Saturday, September 20, 2014

Fleshing out Roguelike Environments

Today and last night, I managed to do some more fleshing out of the caves.  Adding interesting and surprising details is a primary goal of the game, since it directly supports the sense of exploration as you play to find new and unexpected things.

I'm not going to go listing everything, because, you know, spoilers, but for instance, sometimes, vegetation from outside the cave can now creep into the twilight area of the cave.  It has no effect on gameplay, but it implies something about what's going on outside the cave, giving the cave a different feel right from the beginning.


It's kind of difficult to do add detail in a traditional roguelike, where ASCII characters are your palette and the tile granularity is the size of a person.  The "graphics" tend to be more about what you can imply to the player than actually trying to be representational.

Quite often, in fact,  roguelike "graphics" have the curious effect of not being clear what they mean, which in turn adds more to the game.  In your typical first-person-shotoer, when you see a wall, or a plant, or a chair, or whatever, you know exactly what it is and can dismiss it.  In a roguelike, all you see is a 'c' character, say, and you have to explicitly go over there and look at it to figure out what it is.  "It's a chair."  Frustrating, perhaps, but it also has the quality of focusing in on that item.  In that same first-person-shooter, you wouldn't give the chair a second thought.  That content gets consumed by the player and discarded in a moment...and it probably took the developer a few hours to model and texture and place that chair!  In a roguelike, it's there for direct observation and it probably didn't take much time at all to include.

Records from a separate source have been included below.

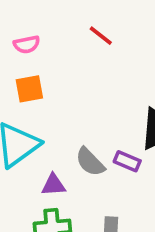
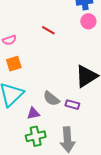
purple rectangle: (127, 161) -> (72, 105), moved

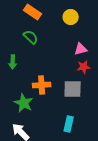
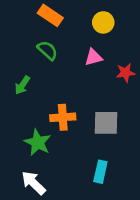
pink triangle: (81, 49) -> (93, 57), moved
green arrow: (13, 62) -> (22, 85), turned 32
red star: (84, 67) -> (126, 73), moved

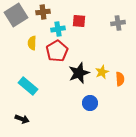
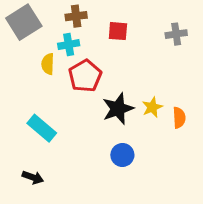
brown cross: (43, 12) -> (76, 16), moved
cyan cross: (58, 29) -> (69, 45), moved
blue circle: (90, 103) -> (122, 155), moved

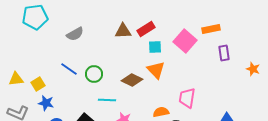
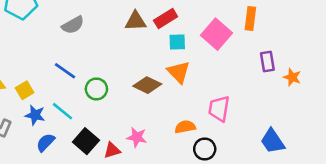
orange rectangle: (211, 29) -> (250, 18), turned -72
purple rectangle: (224, 53) -> (267, 62), moved
orange star: (253, 69) -> (292, 77), moved
green circle: (94, 74) -> (96, 89), moved
cyan line: (107, 100) -> (62, 111), moved, turned 36

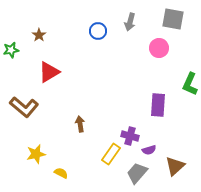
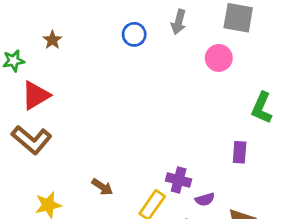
red triangle: (49, 72) -> (36, 95), moved
purple rectangle: (158, 105) -> (240, 152), moved, size x0.7
brown arrow: (80, 124) -> (102, 187), moved, turned 133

But more importantly, it lets the developer focus the player's attention on important details.  By devoting a whole tile to a chair,  we can indicate that it has meaning.  Games with realistic graphics have to flesh out their worlds with unimportant details to feel real; traditional rogue likes do not suffer that fate.  You can make a rectangular room with one yellow ampersand in it, and you may have all the graphics you need for that stage of the game.  It's spare, and it's certainly not "eye candy", but it's also intensely focused.  There's no confusion in that case what the meaningful thing in the room is!